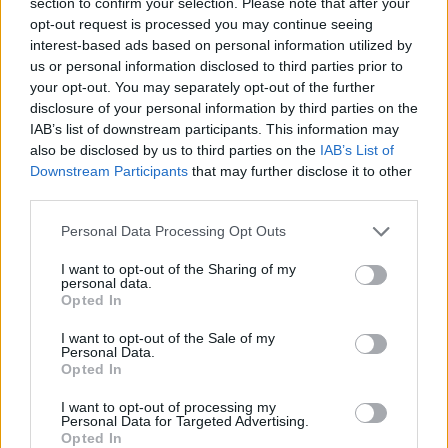
section to confirm your selection. Please note that after your
της Αλεξανδρούπολης και συμπληρώνουν τη
opt-out request is processed you may continue seeing
interest-based ads based on personal information utilized by
χρηματοδότηση από το Επιχειρησιακό
us or personal information disclosed to third parties prior to
Πρόγραμμα του ΕΣΠΑ «Ανταγωνιστικότητα,
your opt-out. You may separately opt-out of the further
Επιχειρηματικότητα και Καινοτομία 2014-
disclosure of your personal information by third parties on the
IAB’s list of downstream participants. This information may
2020» ύψους δημόσιας δαπάνης 166,7 εκατ.
also be disclosed by us to third parties on the
IAB’s List of
ευρώ, συνολικά 272,7 εκατ.
Downstream Participants
that may further disclose it to other
Η νέα ενίσχυση θα λάβει τη μορφή άμεσης
third parties.
επιχορήγησης.
Personal Data Processing Opt Outs
Υπενθυμίζεται ότι η
Gastrade
είναι κοινή
I want to opt-out of the Sharing of my
εταιρία του
ομίλου Κοπελούζου
, της
Gaslog
,
personal data.
Opted In
της
ΔΕΠΑ Εμπορίας
, της
Bulgartransgaz
και
του
ΔΕΣΦΑ
με ποσοστό συμμετοχής 20% ο
I want to opt-out of the Sale of my
Personal Data.
καθένας
Opted In
I want to opt-out of processing my
Personal Data for Targeted Advertising.
Opted In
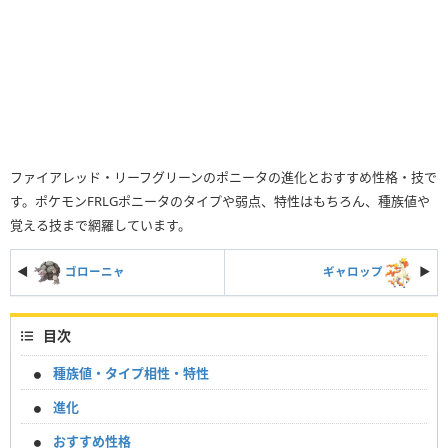
ファイアレッド・リーフグリーンのポニータの進化とおすすめ性格・技で
す。ポケモンFRLGポニータのタイプや弱点、特性はもちろん、種族値や
覚える技まで網羅しています。
◀
ゴローニャ
ギャロップ
▶︎
目次
種族値・タイプ相性・特性
進化
おすすめ性格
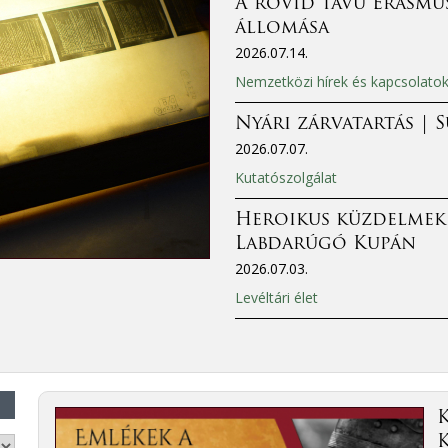
A rövid távú Erasmus
állomása
2026.07.14.
Nemzetközi hírek és kapcsolato
Nyári zárvatartás | 
2026.07.07.
Kutatószolgálat
Heroikus küzdelmek
Labdarúgó Kupán
2026.07.03.
Levéltári élet
K
K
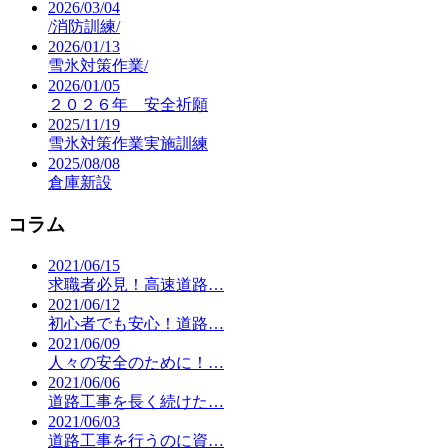
2026/03/04
/消防訓練/
2026/01/13
雪氷対策作業/
2026/01/05
２０２６年 安全祈願
2025/11/19
雪氷対策作業実施訓練
2025/08/08
倉庫新設
コラム
2021/06/15
求職者必見！高速道路…
2021/06/12
初心者でも安心！道路…
2021/06/09
人々の安全のために！…
2021/06/06
道路工事を長く続けた…
2021/06/03
道路工事を行うのに資…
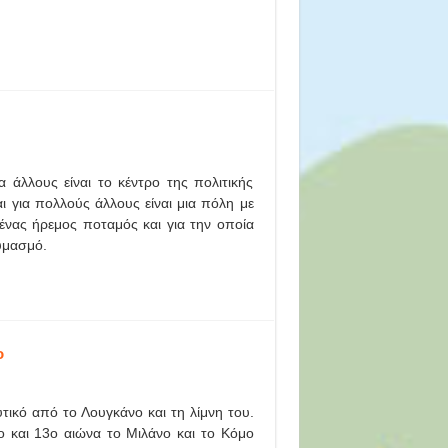
 άλλους είναι το κέντρο της πολιτικής
 για πολλούς άλλους είναι μια πόλη με
ι ένας ήρεμος ποταμός και για την οποία
αυμασμό.
ο
υτικό από το Λουγκάνο και τη λίμνη του.
2ο και 13ο αιώνα το Μιλάνο και το Κόμο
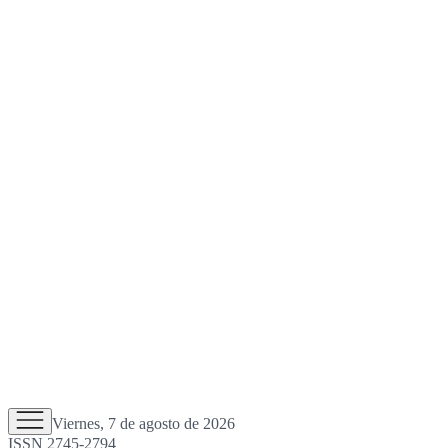
Viernes, 7 de agosto de 2026
ISSN 2745-2794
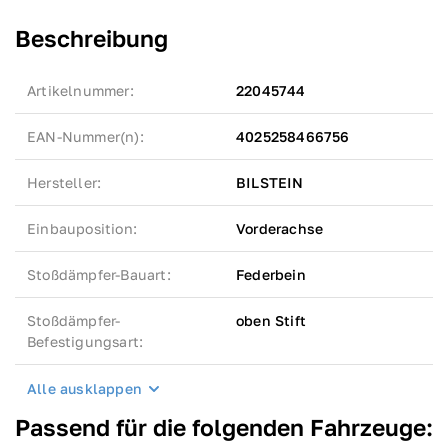
Beschreibung
Artikelnummer
:
22045744
EAN-Nummer(n)
:
4025258466756
Hersteller
:
BILSTEIN
Einbauposition
:
Vorderachse
Stoßdämpfer-Bauart
:
Federbein
Stoßdämpfer-
oben Stift
Befestigungsart
:
Alle ausklappen
Passend für die folgenden Fahrzeuge:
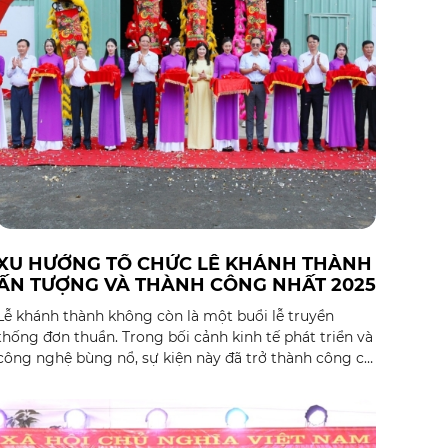
XU HƯỚNG TỔ CHỨC LỄ KHÁNH THÀNH
ẤN TƯỢNG VÀ THÀNH CÔNG NHẤT 2025
Lễ khánh thành không còn là một buổi lễ truyền
thống đơn thuần. Trong bối cảnh kinh tế phát triển và
công nghệ bùng nổ, sự kiện này đã trở thành công cụ
marketing mạnh mẽ, thể hiện tầm vóc và uy tín của
doanh nghiệp. Để tạo dấu ấn khác biệt và đạt được
thành công vang dội, việc nắm bắt và áp dụng các xu
hướng tổ chức sự kiện mới nhất là điều vô cùng cần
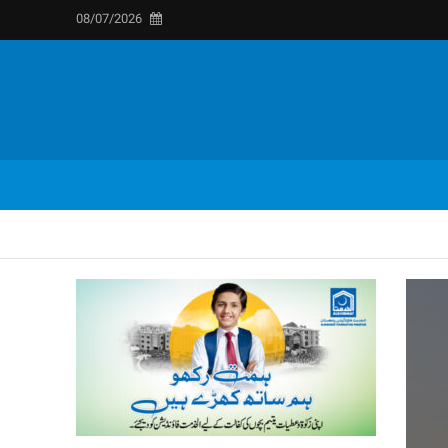
08/07/2026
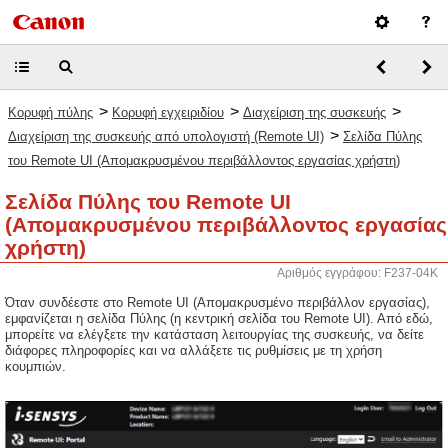
>
>
>
Κορυφή πύλης
Κορυφή εγχειριδίου
Διαχείριση της συσκευής
>
Διαχείριση της συσκευής από υπολογιστή (Remote UI)
Σελίδα Πύλης
του Remote UI (Απομακρυσμένου περιβάλλοντος εργασίας χρήστη)
Σελίδα Πύλης του Remote UI
(Απομακρυσμένου περιβάλλοντος εργασίας
χρήστη)
Αριθμός εγγράφου: F237-04K
Όταν συνδέεστε στο Remote UI (Απομακρυσμένο περιβάλλον εργασίας),
εμφανίζεται η σελίδα Πύλης (η κεντρική σελίδα του Remote UI). Από εδώ,
μπορείτε να ελέγξετε την κατάσταση λειτουργίας της συσκευής, να δείτε
διάφορες πληροφορίες και να αλλάξετε τις ρυθμίσεις με τη χρήση
κουμπιών.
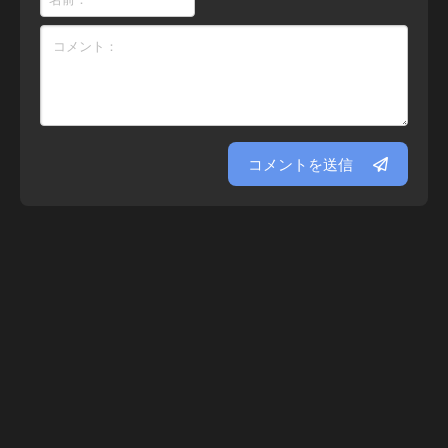
コメントを送信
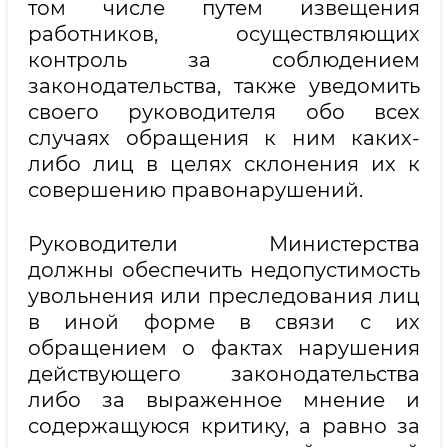
том числе путем извещения
работников, осуществляющих
контроль за соблюдением
законодательства, также уведомить
своего руководителя обо всех
случаях обращения к ним каких-
либо лиц в целях склонения их к
совершению правонарушений.
Руководители Министерства
должны обеспечить недопустимость
увольнения или преследования лиц
в иной форме в связи с их
обращением о фактах нарушения
действующего законодательства
либо за выраженное мнение и
содержащуюся критику, а равно за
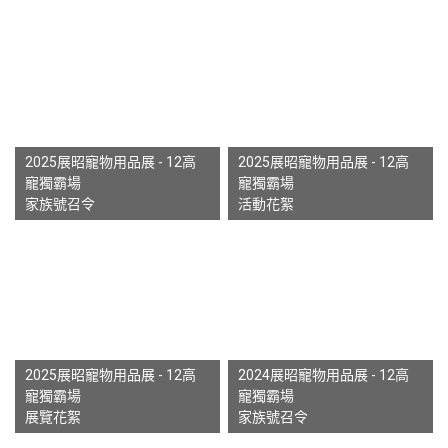
2025展昭寵物用品展 - 12高
2025展昭寵物用品展 - 12高
寵獨霸場
寵獨霸場
家族號召令
活動花絮
2025展昭寵物用品展 - 12高
2024展昭寵物用品展 - 12高
寵獨霸場
寵獨霸場
展覽花絮
家族號召令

> Task to carry out:
Every line from the start of the material through the line containing "Vorderachse" is needed exactly as written; the pictures are not.

> Problem solution:
section to confirm your selection. Please note that after your
της Αλεξανδρούπολης και συμπληρώνουν τη
opt-out request is processed you may continue seeing
interest-based ads based on personal information utilized by
χρηματοδότηση από το Επιχειρησιακό
us or personal information disclosed to third parties prior to
Πρόγραμμα του ΕΣΠΑ «Ανταγωνιστικότητα,
your opt-out. You may separately opt-out of the further
Επιχειρηματικότητα και Καινοτομία 2014-
disclosure of your personal information by third parties on the
IAB’s list of downstream participants. This information may
2020» ύψους δημόσιας δαπάνης 166,7 εκατ.
also be disclosed by us to third parties on the
IAB’s List of
ευρώ, συνολικά 272,7 εκατ.
Downstream Participants
that may further disclose it to other
Η νέα ενίσχυση θα λάβει τη μορφή άμεσης
third parties.
επιχορήγησης.
Personal Data Processing Opt Outs
Υπενθυμίζεται ότι η
Gastrade
είναι κοινή
I want to opt-out of the Sharing of my
εταιρία του
ομίλου Κοπελούζου
, της
Gaslog
,
personal data.
Opted In
της
ΔΕΠΑ Εμπορίας
, της
Bulgartransgaz
και
του
ΔΕΣΦΑ
με ποσοστό συμμετοχής 20% ο
I want to opt-out of the Sale of my
Personal Data.
καθένας
Opted In
I want to opt-out of processing my
Personal Data for Targeted Advertising.
Opted In
ファイアレッド・リーフグリーンのポニータの進化とおすすめ性格・技で
す。ポケモンFRLGポニータのタイプや弱点、特性はもちろん、種族値や
覚える技まで網羅しています。
◀
ゴローニャ
ギャロップ
▶︎
目次
種族値・タイプ相性・特性
進化
おすすめ性格
A rövid távú Erasmus
állomása
2026.07.14.
Nemzetközi hírek és kapcsolato
Nyári zárvatartás | 
2026.07.07.
Kutatószolgálat
Heroikus küzdelmek
Labdarúgó Kupán
2026.07.03.
Levéltári élet
K
K
2026/03/04
/消防訓練/
2026/01/13
雪氷対策作業/
2026/01/05
２０２６年 安全祈願
2025/11/19
雪氷対策作業実施訓練
2025/08/08
倉庫新設
コラム
2021/06/15
求職者必見！高速道路…
2021/06/12
初心者でも安心！道路…
2021/06/09
人々の安全のために！…
2021/06/06
道路工事を長く続けた…
2021/06/03
道路工事を行うのに資…
 άλλους είναι το κέντρο της πολιτικής
 για πολλούς άλλους είναι μια πόλη με
ι ένας ήρεμος ποταμός και για την οποία
αυμασμό.
ο
υτικό από το Λουγκάνο και τη λίμνη του.
2ο και 13ο αιώνα το Μιλάνο και το Κόμο
Viernes, 7 de agosto de 2026
ISSN 2745-2794
Beschreibung
Artikelnummer
:
22045744
EAN-Nummer(n)
:
4025258466756
Hersteller
:
BILSTEIN
Einbauposition
:
Vorderachse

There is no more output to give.